Хамдамов много говорит о природе искусства, о понимании его законов, от которых зависит развитие новых его форм. Художник исповедует принцип метафизического воспроизведения иной реальности, сознательно противостоящей бытовому миру, достоверному изображению жизни. Александр Сокуров, предваряя свою выставку в Испании, заявил, что представители авангарда пытаются создать новую реальность, исходя из своих субъективных ощущений. «Цель искусства, – подчеркнул он, – повторение основных человеческих истин год за годом, десятилетие за десятилетием, век за веком. Люди страдают забывчивостью».[50] Хамдамов же видит основы постмодерна в отходе от реальности.

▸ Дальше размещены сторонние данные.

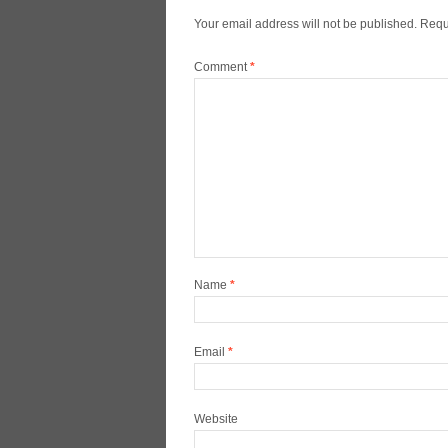
Your email address will not be published.
Requ
Comment
*
Name
*
Email
*
Website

– Мир выдуман предельно, – утверждает он, говоря со мной, – мир даже не стилизован под эпоху реалистических режиссеров типа Висконти, где столь подробно описание фактуры сродни деталям в прозе. Висконти бытописатель. Феллини отказывается от этого, он делает просто поразительно новый виток своего «я» от привычного, представая нам в абсолютно новом качестве. Вот он-то и изобретает новую ноту звучания в кино.

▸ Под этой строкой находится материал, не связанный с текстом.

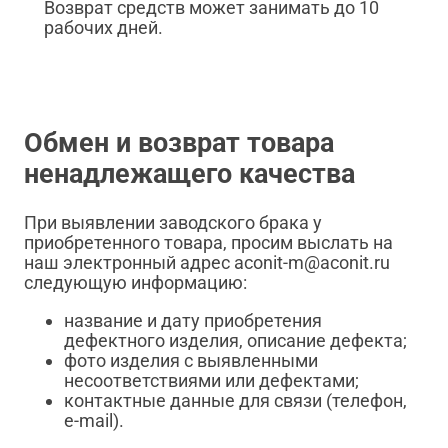
Возврат средств может занимать до 10
рабочих дней.
Обмен и возврат товара
ненадлежащего качества
При выявлении заводского брака у
приобретенного товара, просим выслать на
наш электронный адрес aconit-m@aconit.ru
следующую информацию:
название и дату приобретения
дефектного изделия, описание дефекта;
фото изделия с выявленными
несоответствиями или дефектами;
контактные данные для связи (телефон,
e-mail).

– В «Репетиции оркестра»? – спрашиваю.
– Ну да. Здесь, пожалуй, больше всего. Допустим, эти ноты звучат особенно явственно в фильме «И корабль плывет» (где тонут все в бумажном, целлофановом море) и в «Казанове», где еще и бумажный театр, то есть откровенный отход от бытового кинематографа.
– Вряд ли новизна только в этом. Еще и в сознательном искажении, преображении увиденного, в гротеске, невнятности или размытости.

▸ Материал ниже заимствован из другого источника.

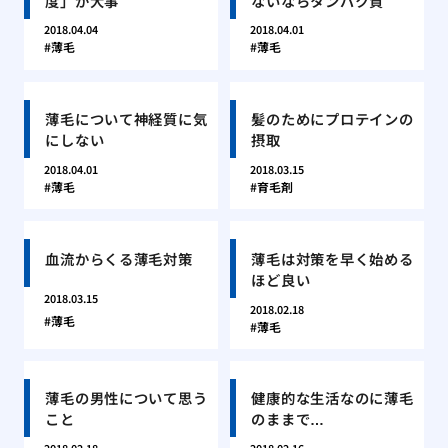
度」が大事
ないならタンパク質
2018.04.04
2018.04.01
薄毛
薄毛
薄毛について神経質に気
髪のためにプロテインの
にしない
摂取
2018.04.01
2018.03.15
薄毛
育毛剤
血流からくる薄毛対策
薄毛は対策を早く始める
ほど良い
2018.03.15
2018.02.18
薄毛
薄毛
薄毛の男性について思う
健康的な生活なのに薄毛
こと
のままで…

– В последних фильмах Феллини опять самоцитаты: эти толстые женщины, это сборище сумасшедших, людей, откровенно не способных реалистически жить, но они так чудесно сочетаются. Это уже не «Амаркорд» – завершающий конкретный виток неореализма, это фильм о бедных людях в определенном бедном городке. В последних лентах уже возникают несуществующие птицы, выдуманные женщины. Все выдумано: мужчины, корабли, Казановы.
– И невыдуманные красавицы. По-вашему, это сознательный уход?
– Более того, ведь «Казанова» – это уход от стилизации под восемнадцатый век. Ни грамма стилизации нет! Феллини относится к восемнадцатому веку как к материалу, который он изобрел бы в театре абсурда. Кинематограф, который абсолютно реалистичен с точки зрения материала, Феллини преподносит как новую материальную веху в кино.
– Кто относится к постмодерну, а кто – нет? Сейчас модно считать, что все новое, созданное после войны, так или иначе соотносится с постмодерном.
– Ахматовская формула «все – цитата» имеет смысл только в приложении к подлинной культуре, так что к постмодерну имеют отношение не очень многие. Масскультный «постмодернизм», с его издевательством над формами и стилями, взятыми у разных народов и культур, не есть культура. Но как доказывать, что есть что? Недаром Зинаида Гиппиус говорила: «Если нужно объяснять – не нужно объяснять»!
В связи с вашим вопросом мне вспомнился Бродский. Его стих достаточно внутренне изобразителен, он симпатичен, и густое и сильное литературное мышление не отпугивает. Сгусток образов и мыслей поначалу непонятен, но шарады угадываемы, потому что через тебя прошли те же книги и образы. Мы брали их с одной полки времени. И ты переводишь себя с «Цельсия» на «Фаренгейта» и думаешь: да, да, вот они, те самые координаты, то самое полушарие, эти самые холодные широты Петербурга – Москвы, эти самые пятидесятые–шестидесятые–семидесятые годы присутствуют, ты все угадываешь, ты все понимаешь.
– А дальше что? Не можем же мы предполагать, что поле искусства будет сужаться, блекнуть.